Companies Mentioned
Why It Matters
Methane’s high warming potential makes the banks’ indirect financing a critical, yet unaddressed, climate risk that could affect regulatory compliance and investor confidence. Addressing this gap can steer capital toward lower‑emission food production and protect financial reputations.
Key Takeaways
- •Banks finance $159 bn linked to 1.3 M tonnes methane.
- •96% of debt to top emitters is facilitated finance.
- •No major bank has explicit methane reduction targets.
- •Only Barclays and Rabobank set agriculture-specific GHG goals.
- •Planet Tracker urges disclosure standards for facilitated methane emissions.
Pulse Analysis
The latest Planet Tracker study, “The Silence of the Loans,” shines a light on a hidden source of climate risk: methane emissions embedded in bank‑financed agriculture. Analyzing 25 global banks, the report finds $159 bn of loan and underwriting exposure to fifteen of the world’s largest methane‑intensive food producers, supporting roughly 1.3 million tonnes of methane each year. Because most of this financing is “facilitated” – where banks arrange capital without taking direct balance‑sheet risk – the emissions remain largely invisible on corporate sustainability reports.

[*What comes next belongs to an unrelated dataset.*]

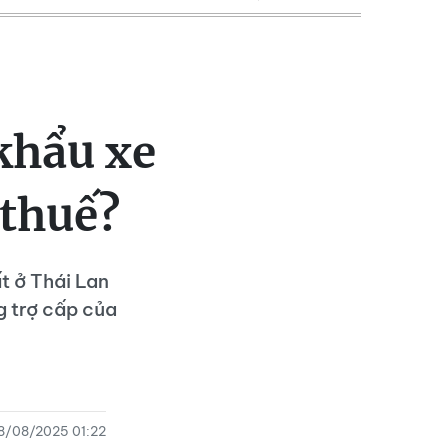
khẩu xe
 thuế?
t ở Thái Lan
g trợ cấp của
8/08/2025 01:22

The investigation also exposes a systemic disclosure blind spot. Current ISSB S2 and UK SRS S2 standards do not compel institutions to report Scope 3 emissions arising from facilitated finance, allowing banks to claim climate‑friendly portfolios while indirectly funding high‑methane activities. Only two banks, Barclays and Rabobank, have set agriculture‑specific greenhouse‑gas targets, and none have adopted explicit methane‑reduction policies. Planet Tracker therefore urges regulators to tighten reporting requirements and for lenders to embed methane metrics into credit‑approval processes, turning leverage into a climate‑mitigation tool.
For investors and corporate clients, the findings raise immediate reputational and financial stakes. Companies such as Nestlé and Danone are already under shareholder pressure to disclose methane pathways, and the lack of bank‑level targets could translate into higher financing costs or divestment. As the Global Methane Pledge aims for a 30 % cut by 2030, banks that fail to align their portfolios risk falling behind regulatory expectations and missing out on emerging low‑methane financing opportunities. Proactive policy adoption could therefore protect balance sheets while accelerating the transition to a lower‑carbon food system.